▶ **Your instructions**:
From the first line to the last, copy the data exactly and drop the pictures.
Supplied records: Begin
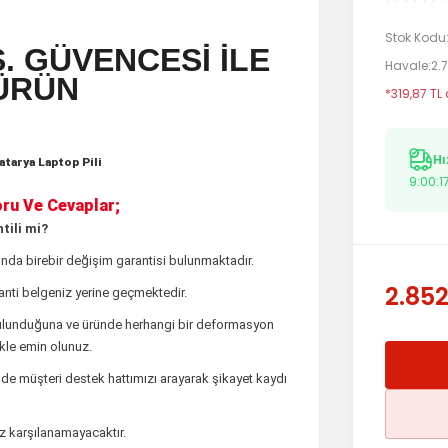
Stok Kodu
. GÜVENCESİ İLE
Havale
2.
ÜRÜN
*319,87 TL
Hı
tarya Laptop Pili
9:00:1
ru Ve Cevaplar;
tili mi?
nda birebir değişim garantisi bulunmaktadır.
2.852
ranti belgeniz yerine geçmektedir.
bulunduğuna ve üründe herhangi bir deformasyon
ikle emin olunuz.
de müşteri destek hattımızı arayarak şikayet kaydı
iz karşılanamayacaktır.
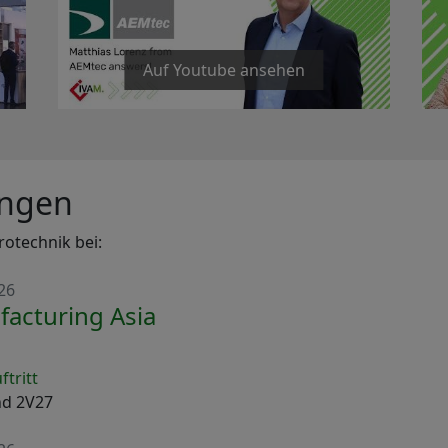
Auf Youtube ansehen
ungen
otechnik bei:
26
acturing Asia
tritt
and 2V27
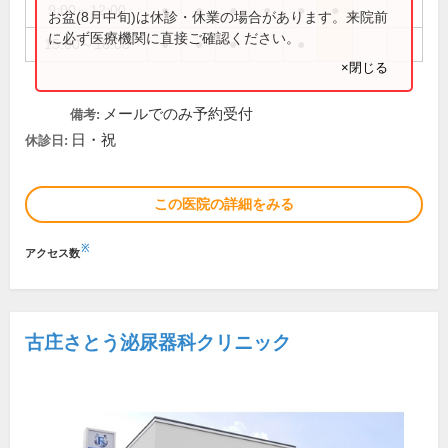
9:00～12:00
●
●
●
●
●
●
お盆(8月中旬)は休診・休業の場合があります。来院前
に必ず医療機関に直接ご確認ください。
15:00～18:00
●
●
●
●
×閉じる
メールでのみ予約受付
備考:
日・祝
休診日:
この医院の詳細をみる
※
アクセス数
古庄さとう泌尿器科クリニック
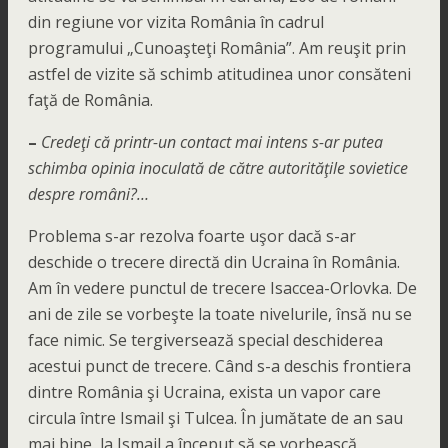
din regiune vor vizita România în cadrul
programului „Cunoaşteţi România”. Am reuşit prin
astfel de vizite să schimb atitudinea unor consăteni
faţă de România.
–
Credeţi că printr-un contact mai intens s-ar putea
schimba opinia inoculată de către autorităţile sovietice
despre români?…
Problema s-ar rezolva foarte uşor dacă s-ar
deschide o trecere directă din Ucraina în România.
Am în vedere punctul de trecere Isaccea-Orlovka. De
ani de zile se vorbeşte la toate nivelurile, însă nu se
face nimic. Se tergiversează special deschiderea
acestui punct de trecere. Când s-a deschis frontiera
dintre România şi Ucraina, exista un vapor care
circula între Ismail şi Tulcea. În jumătate de an sau
mai bine, la Ismail a început să se vorbească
Supplied records: End
▶ **Solution to this exercise**:
Stok Kodu
. GÜVENCESİ İLE
Havale
2.
ÜRÜN
*319,87 TL
Hı
tarya Laptop Pili
9:00:1
ru Ve Cevaplar;
tili mi?
nda birebir değişim garantisi bulunmaktadır.
2.852
ranti belgeniz yerine geçmektedir.
bulunduğuna ve üründe herhangi bir deformasyon
ikle emin olunuz.
de müşteri destek hattımızı arayarak şikayet kaydı
iz karşılanamayacaktır.
Auf Youtube ansehen
ungen
otechnik bei:
26
acturing Asia
tritt
and 2V27
9:00～12:00
●
●
●
●
●
●
お盆(8月中旬)は休診・休業の場合があります。来院前
に必ず医療機関に直接ご確認ください。
15:00～18:00
●
●
●
●
×閉じる
メールでのみ予約受付
備考:
日・祝
休診日:
この医院の詳細をみる
※
アクセス数
古庄さとう泌尿器科クリニック
din regiune vor vizita România în cadrul
programului „Cunoaşteţi România”. Am reuşit prin
astfel de vizite să schimb atitudinea unor consăteni
faţă de România.
–
Credeţi că printr-un contact mai intens s-ar putea
schimba opinia inoculată de către autorităţile sovietice
despre români?…
Problema s-ar rezolva foarte uşor dacă s-ar
deschide o trecere directă din Ucraina în România.
Am în vedere punctul de trecere Isaccea-Orlovka. De
ani de zile se vorbeşte la toate nivelurile, însă nu se
face nimic. Se tergiversează special deschiderea
acestui punct de trecere. Când s-a deschis frontiera
dintre România şi Ucraina, exista un vapor care
circula între Ismail şi Tulcea. În jumătate de an sau
mai bine, la Ismail a început să se vorbească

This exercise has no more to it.